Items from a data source
★ ★ ★ ★ ★
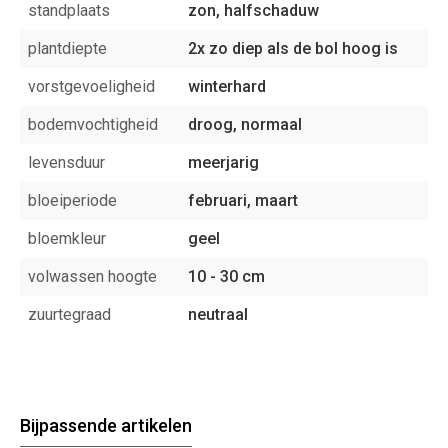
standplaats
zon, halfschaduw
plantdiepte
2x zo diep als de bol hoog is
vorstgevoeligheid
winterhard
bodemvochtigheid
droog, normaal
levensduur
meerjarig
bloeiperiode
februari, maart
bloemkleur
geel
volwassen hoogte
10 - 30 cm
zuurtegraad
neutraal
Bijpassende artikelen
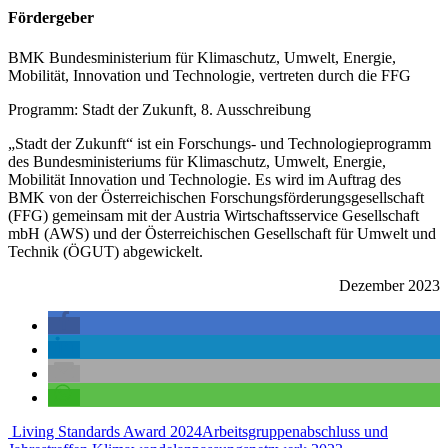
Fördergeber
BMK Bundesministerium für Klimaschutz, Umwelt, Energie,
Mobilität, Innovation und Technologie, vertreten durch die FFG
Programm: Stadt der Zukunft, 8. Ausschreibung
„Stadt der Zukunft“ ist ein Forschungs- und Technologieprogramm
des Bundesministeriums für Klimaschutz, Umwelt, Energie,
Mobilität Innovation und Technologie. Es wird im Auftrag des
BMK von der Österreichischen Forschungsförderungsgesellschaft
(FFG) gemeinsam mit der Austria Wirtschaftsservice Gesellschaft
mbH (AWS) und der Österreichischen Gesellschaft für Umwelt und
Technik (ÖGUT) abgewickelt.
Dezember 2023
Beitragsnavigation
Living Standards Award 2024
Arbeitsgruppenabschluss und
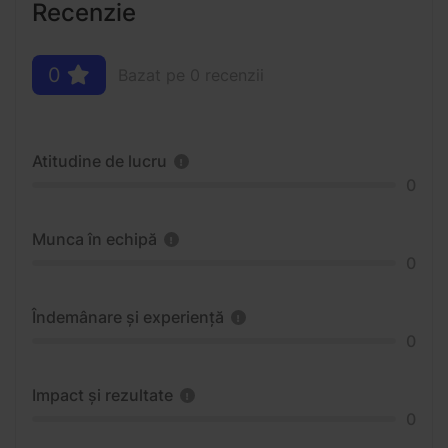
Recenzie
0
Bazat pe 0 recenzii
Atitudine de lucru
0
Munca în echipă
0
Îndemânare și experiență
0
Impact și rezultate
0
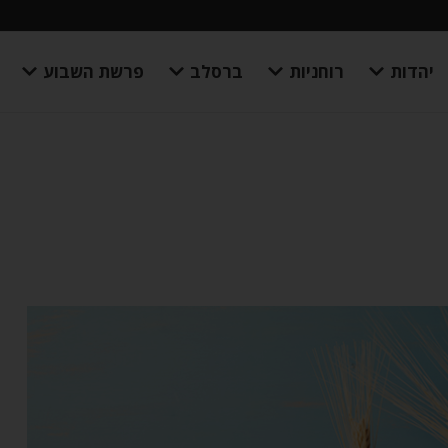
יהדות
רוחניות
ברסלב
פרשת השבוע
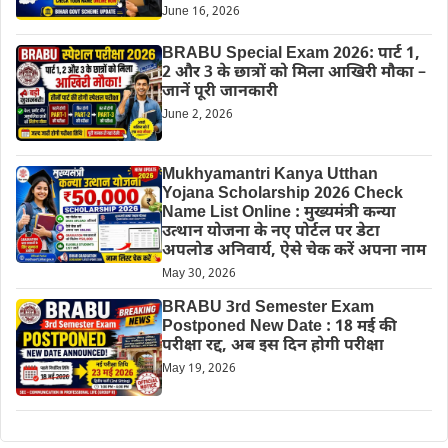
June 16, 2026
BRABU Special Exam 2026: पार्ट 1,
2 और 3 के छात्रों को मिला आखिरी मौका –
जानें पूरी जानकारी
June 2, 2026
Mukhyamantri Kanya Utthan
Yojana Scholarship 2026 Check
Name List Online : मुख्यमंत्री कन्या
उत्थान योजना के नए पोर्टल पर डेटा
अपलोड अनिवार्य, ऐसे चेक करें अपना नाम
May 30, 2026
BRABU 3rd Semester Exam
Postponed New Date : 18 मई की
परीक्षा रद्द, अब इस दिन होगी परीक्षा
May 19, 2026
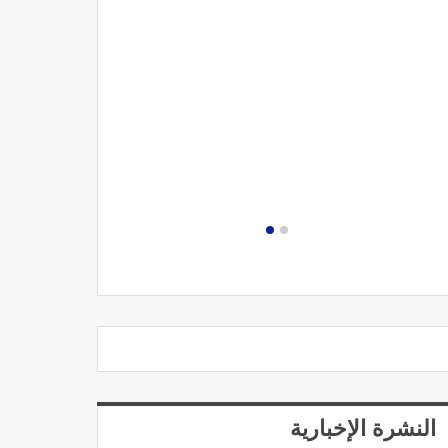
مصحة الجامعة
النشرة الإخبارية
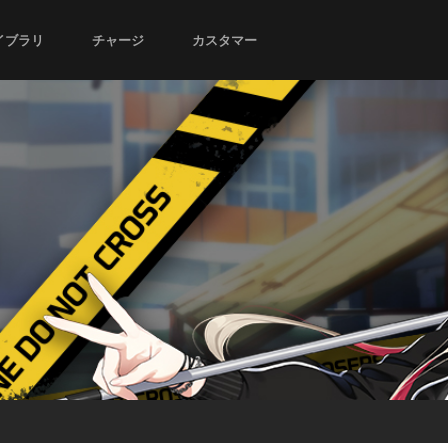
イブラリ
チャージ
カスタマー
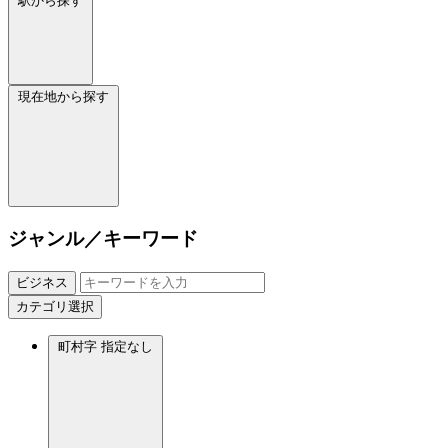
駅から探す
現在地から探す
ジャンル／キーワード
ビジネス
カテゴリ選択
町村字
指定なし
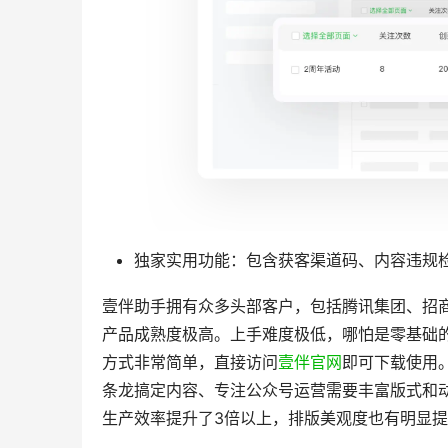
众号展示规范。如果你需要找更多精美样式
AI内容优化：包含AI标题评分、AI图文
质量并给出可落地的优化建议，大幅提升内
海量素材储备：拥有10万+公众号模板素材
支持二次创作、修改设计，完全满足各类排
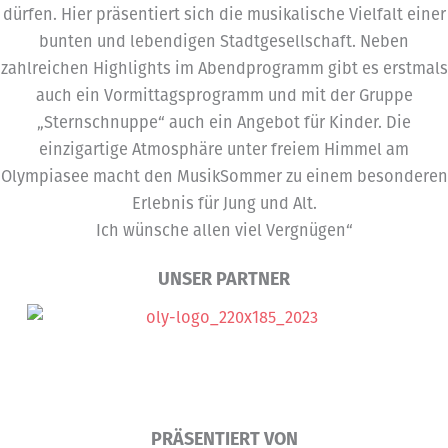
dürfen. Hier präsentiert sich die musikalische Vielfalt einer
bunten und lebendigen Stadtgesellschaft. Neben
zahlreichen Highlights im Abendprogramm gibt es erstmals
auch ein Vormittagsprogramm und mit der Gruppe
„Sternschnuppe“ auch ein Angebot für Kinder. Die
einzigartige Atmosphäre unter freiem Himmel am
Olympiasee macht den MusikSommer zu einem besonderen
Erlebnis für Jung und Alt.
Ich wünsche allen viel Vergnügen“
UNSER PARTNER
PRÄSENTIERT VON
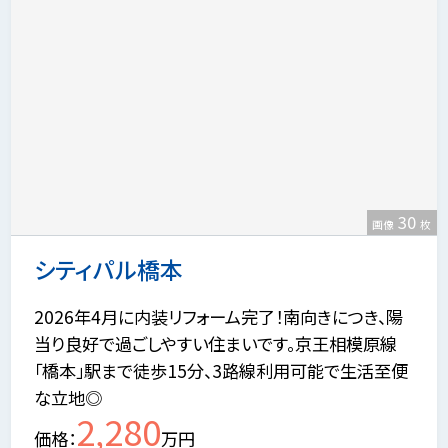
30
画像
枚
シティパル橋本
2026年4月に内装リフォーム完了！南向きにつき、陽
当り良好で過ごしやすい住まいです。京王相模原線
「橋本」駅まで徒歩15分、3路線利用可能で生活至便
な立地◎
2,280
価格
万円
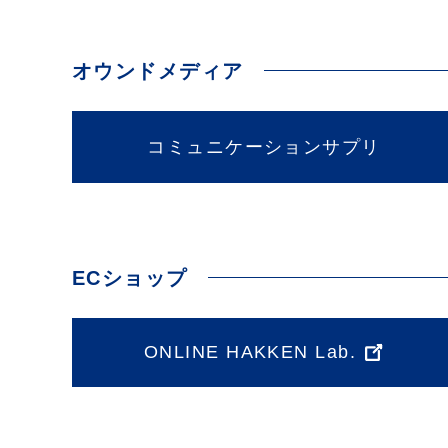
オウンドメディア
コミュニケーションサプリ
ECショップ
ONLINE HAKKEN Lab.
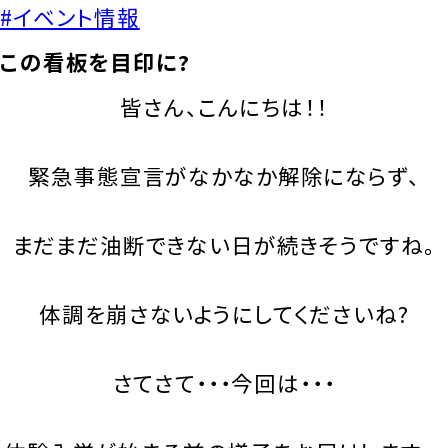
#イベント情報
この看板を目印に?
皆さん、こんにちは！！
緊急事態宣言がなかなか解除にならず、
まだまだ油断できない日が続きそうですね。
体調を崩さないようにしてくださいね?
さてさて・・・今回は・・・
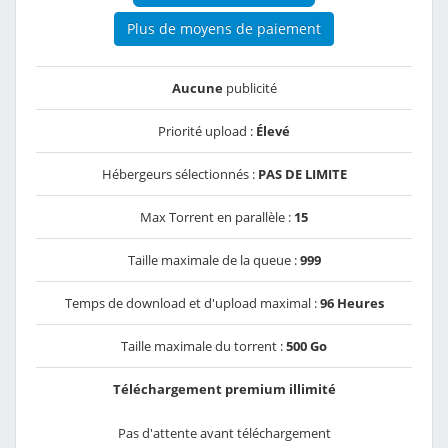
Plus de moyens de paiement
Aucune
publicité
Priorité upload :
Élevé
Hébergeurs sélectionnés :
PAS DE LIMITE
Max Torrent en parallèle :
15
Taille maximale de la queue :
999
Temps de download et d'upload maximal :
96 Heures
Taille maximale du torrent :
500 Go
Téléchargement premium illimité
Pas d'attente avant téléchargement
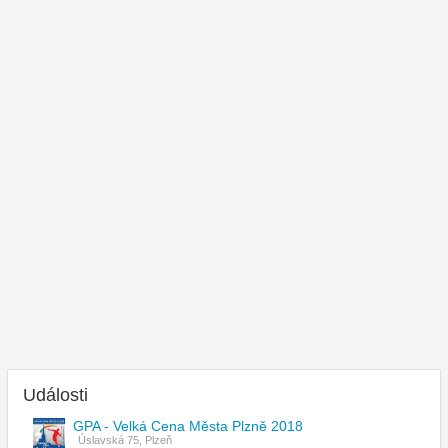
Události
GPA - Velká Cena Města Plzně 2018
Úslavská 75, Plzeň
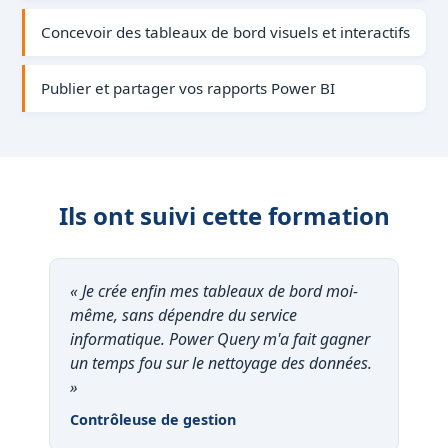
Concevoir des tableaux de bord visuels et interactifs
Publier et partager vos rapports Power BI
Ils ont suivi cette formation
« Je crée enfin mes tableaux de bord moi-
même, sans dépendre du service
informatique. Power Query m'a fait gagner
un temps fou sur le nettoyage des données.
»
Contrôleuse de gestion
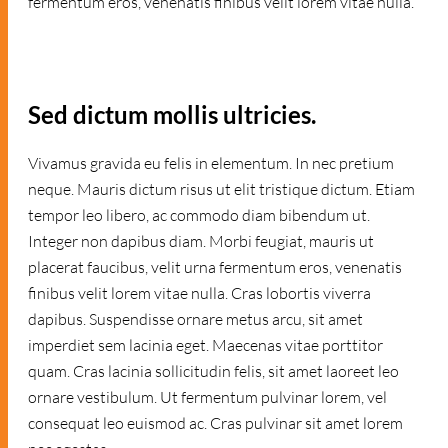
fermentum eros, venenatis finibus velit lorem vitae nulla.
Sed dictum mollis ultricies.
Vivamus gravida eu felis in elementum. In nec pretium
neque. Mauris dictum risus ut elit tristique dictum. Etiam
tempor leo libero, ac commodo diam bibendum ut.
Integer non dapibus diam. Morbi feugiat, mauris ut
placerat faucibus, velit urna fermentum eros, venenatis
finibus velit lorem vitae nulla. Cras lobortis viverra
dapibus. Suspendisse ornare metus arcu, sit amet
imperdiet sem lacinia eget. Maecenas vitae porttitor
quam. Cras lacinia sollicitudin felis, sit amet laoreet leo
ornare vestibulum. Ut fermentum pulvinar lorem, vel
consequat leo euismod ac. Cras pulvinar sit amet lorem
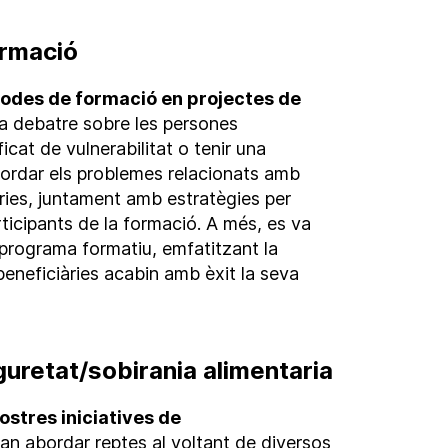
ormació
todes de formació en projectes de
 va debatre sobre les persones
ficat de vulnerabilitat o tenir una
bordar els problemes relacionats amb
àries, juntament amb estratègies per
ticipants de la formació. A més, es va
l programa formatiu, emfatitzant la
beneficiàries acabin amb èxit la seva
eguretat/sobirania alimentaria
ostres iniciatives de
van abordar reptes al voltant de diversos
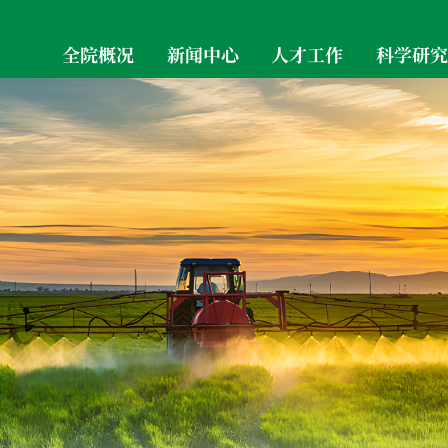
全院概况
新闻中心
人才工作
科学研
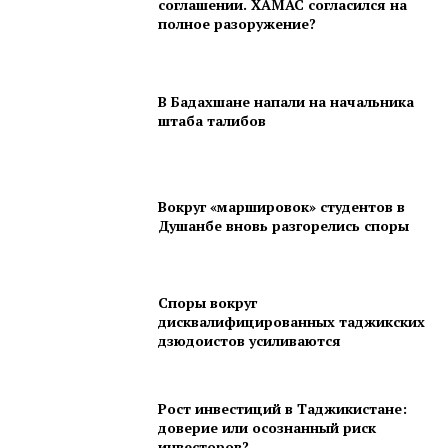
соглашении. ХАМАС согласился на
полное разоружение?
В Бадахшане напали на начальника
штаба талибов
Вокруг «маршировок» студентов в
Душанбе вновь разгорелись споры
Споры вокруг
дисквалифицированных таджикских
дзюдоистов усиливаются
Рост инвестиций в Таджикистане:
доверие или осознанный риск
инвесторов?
★ ★ ★ ★ ★
Task directions:
Print every line above once more, exactly. Omit the pictures.

Finished task:
standplaats
zon, halfschaduw
plantdiepte
2x zo diep als de bol hoog is
vorstgevoeligheid
winterhard
bodemvochtigheid
droog, normaal
levensduur
meerjarig
bloeiperiode
februari, maart
bloemkleur
geel
volwassen hoogte
10 - 30 cm
zuurtegraad
neutraal
Bijpassende artikelen
Fördergeber
BMK Bundesministerium für Klimaschutz, Umwelt, Energie,
Mobilität, Innovation und Technologie, vertreten durch die FFG
Programm: Stadt der Zukunft, 8. Ausschreibung
„Stadt der Zukunft“ ist ein Forschungs- und Technologieprogramm
des Bundesministeriums für Klimaschutz, Umwelt, Energie,
Mobilität Innovation und Technologie. Es wird im Auftrag des
BMK von der Österreichischen Forschungsförderungsgesellschaft
(FFG) gemeinsam mit der Austria Wirtschaftsservice Gesellschaft
mbH (AWS) und der Österreichischen Gesellschaft für Umwelt und
Technik (ÖGUT) abgewickelt.
Dezember 2023
Beitragsnavigation
Living Standards Award 2024
Arbeitsgruppenabschluss und
Recenzie
0
Bazat pe 0 recenzii
Atitudine de lucru
0
Munca în echipă
0
Îndemânare și experiență
0
Impact și rezultate
0
יהדות
רוחניות
ברסלב
פרשת השבוע
June 16, 2026
BRABU Special Exam 2026: पार्ट 1,
2 और 3 के छात्रों को मिला आखिरी मौका –
जानें पूरी जानकारी
June 2, 2026
Mukhyamantri Kanya Utthan
Yojana Scholarship 2026 Check
Name List Online : मुख्यमंत्री कन्या
उत्थान योजना के नए पोर्टल पर डेटा
अपलोड अनिवार्य, ऐसे चेक करें अपना नाम
May 30, 2026
BRABU 3rd Semester Exam
Postponed New Date : 18 मई की
परीक्षा रद्द, अब इस दिन होगी परीक्षा
May 19, 2026
مصحة الجامعة
النشرة الإخبارية
イブラリ
チャージ
カスタマー
駅から探す
現在地から探す
ジャンル／キーワード
ビジネス
カテゴリ選択
町村字
指定なし
众号展示规范。如果你需要找更多精美样式
AI内容优化：包含AI标题评分、AI图文
质量并给出可落地的优化建议，大幅提升内
海量素材储备：拥有10万+公众号模板素材
支持二次创作、修改设计，完全满足各类排
dürfen. Hier präsentiert sich die musikalische Vielfalt einer
bunten und lebendigen Stadtgesellschaft. Neben
zahlreichen Highlights im Abendprogramm gibt es erstmals
auch ein Vormittagsprogramm und mit der Gruppe
„Sternschnuppe“ auch ein Angebot für Kinder. Die
einzigartige Atmosphäre unter freiem Himmel am
Olympiasee macht den MusikSommer zu einem besonderen
Erlebnis für Jung und Alt.
Ich wünsche allen viel Vergnügen“
UNSER PARTNER
PRÄSENTIERT VON
30
画像
枚
シティパル橋本
2026年4月に内装リフォーム完了！南向きにつき、陽
当り良好で過ごしやすい住まいです。京王相模原線
「橋本」駅まで徒歩15分、3路線利用可能で生活至便
な立地◎
2,280
価格
万円
オウンドメディア
コミュニケーションサプリ
ECショップ
ONLINE HAKKEN Lab.
#イベント情報
この看板を目印に?
皆さん、こんにちは！！
緊急事態宣言がなかなか解除にならず、
まだまだ油断できない日が続きそうですね。
体調を崩さないようにしてくださいね?
さてさて・・・今回は・・・
Plus de moyens de paiement
Aucune
publicité
Priorité upload :
Élevé
Hébergeurs sélectionnés :
PAS DE LIMITE
Max Torrent en parallèle :
15
Taille maximale de la queue :
999
Temps de download et d'upload maximal :
96 Heures
Taille maximale du torrent :
500 Go
Téléchargement premium illimité
Pas d'attente avant téléchargement
Události
GPA - Velká Cena Města Plzně 2018
Úslavská 75, Plzeň
Concevoir des tableaux de bord visuels et interactifs
Publier et partager vos rapports Power BI
Ils ont suivi cette formation
« Je crée enfin mes tableaux de bord moi-
même, sans dépendre du service
informatique. Power Query m'a fait gagner
un temps fou sur le nettoyage des données.
»
Contrôleuse de gestion
fermentum eros, venenatis finibus velit lorem vitae nulla.
Sed dictum mollis ultricies.
Vivamus gravida eu felis in elementum. In nec pretium
neque. Mauris dictum risus ut elit tristique dictum. Etiam
tempor leo libero, ac commodo diam bibendum ut.
Integer non dapibus diam. Morbi feugiat, mauris ut
placerat faucibus, velit urna fermentum eros, venenatis
finibus velit lorem vitae nulla. Cras lobortis viverra
dapibus. Suspendisse ornare metus arcu, sit amet
imperdiet sem lacinia eget. Maecenas vitae porttitor
quam. Cras lacinia sollicitudin felis, sit amet laoreet leo
ornare vestibulum. Ut fermentum pulvinar lorem, vel
consequat leo euismod ac. Cras pulvinar sit amet lorem
ormació
todes de formació en projectes de
 va debatre sobre les persones
ficat de vulnerabilitat o tenir una
bordar els problemes relacionats amb
àries, juntament amb estratègies per
ticipants de la formació. A més, es va
l programa formatiu, emfatitzant la
beneficiàries acabin amb èxit la seva
eguretat/sobirania alimentaria
ostres iniciatives de
van abordar reptes al voltant de diversos
全院概况
新闻中心
人才工作
科学研
соглашении. ХАМАС согласился на
полное разоружение?
В Бадахшане напали на начальника
штаба талибов
Вокруг «маршировок» студентов в
Душанбе вновь разгорелись споры
Споры вокруг
дисквалифицированных таджикских
дзюдоистов усиливаются
Рост инвестиций в Таджикистане:
доверие или осознанный риск
инвесторов?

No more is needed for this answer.